### [Goal of the exercise]
Repeat each record below exactly, omitting whatever pictures appear in it.

### [Supplied entries]
########################################
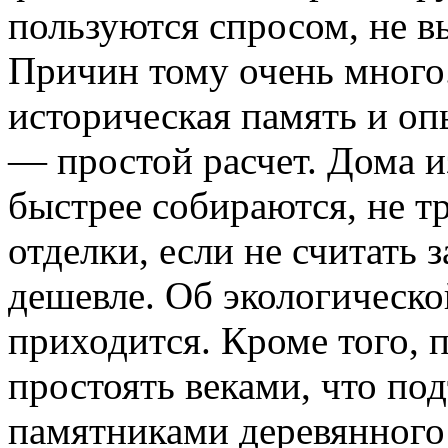
пользуются спросом, не в
Причин тому очень много
историческая память и оп
— простой расчет. Дома из
быстрее собираются, не 
отделки, если не считать
дешевле. Об экологическо
приходится. Кроме того, 
простоять веками, что п
памятниками деревянного 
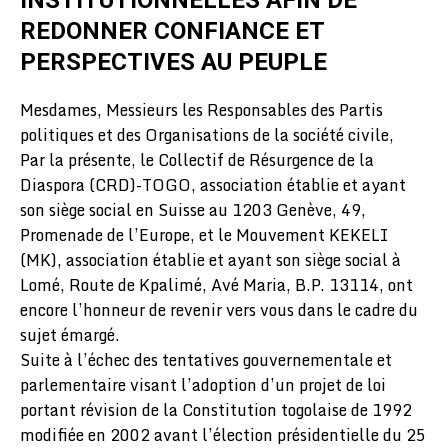
INSTITUTIONNELLES AFIN DE
REDONNER CONFIANCE ET
PERSPECTIVES AU PEUPLE
Mesdames, Messieurs les Responsables des Partis
politiques et des Organisations de la société civile,
Par la présente, le Collectif de Résurgence de la
Diaspora (CRD)-TOGO, association établie et ayant
son siège social en Suisse au 1203 Genève, 49,
Promenade de l’Europe, et le Mouvement KEKELI
(MK), association établie et ayant son siège social à
Lomé, Route de Kpalimé, Avé Maria, B.P. 13114, ont
encore l’honneur de revenir vers vous dans le cadre du
sujet émargé.
Suite à l’échec des tentatives gouvernementale et
parlementaire visant l’adoption d’un projet de loi
portant révision de la Constitution togolaise de 1992
modifiée en 2002 avant l’élection présidentielle du 25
########################################
### [Solution below]
пользуются спросом, не в
Причин тому очень много
историческая память и оп
— простой расчет. Дома из
быстрее собираются, не 
отделки, если не считать
дешевле. Об экологическо
приходится. Кроме того, 
простоять веками, что п
памятниками деревянного 
INSTITUTIONNELLES AFIN DE
REDONNER CONFIANCE ET
PERSPECTIVES AU PEUPLE
Mesdames, Messieurs les Responsables des Partis
politiques et des Organisations de la société civile,
Par la présente, le Collectif de Résurgence de la
Diaspora (CRD)-TOGO, association établie et ayant
son siège social en Suisse au 1203 Genève, 49,
Promenade de l’Europe, et le Mouvement KEKELI
(MK), association établie et ayant son siège social à
Lomé, Route de Kpalimé, Avé Maria, B.P. 13114, ont
encore l’honneur de revenir vers vous dans le cadre du
sujet émargé.
Suite à l’échec des tentatives gouvernementale et
parlementaire visant l’adoption d’un projet de loi
portant révision de la Constitution togolaise de 1992
modifiée en 2002 avant l’élection présidentielle du 25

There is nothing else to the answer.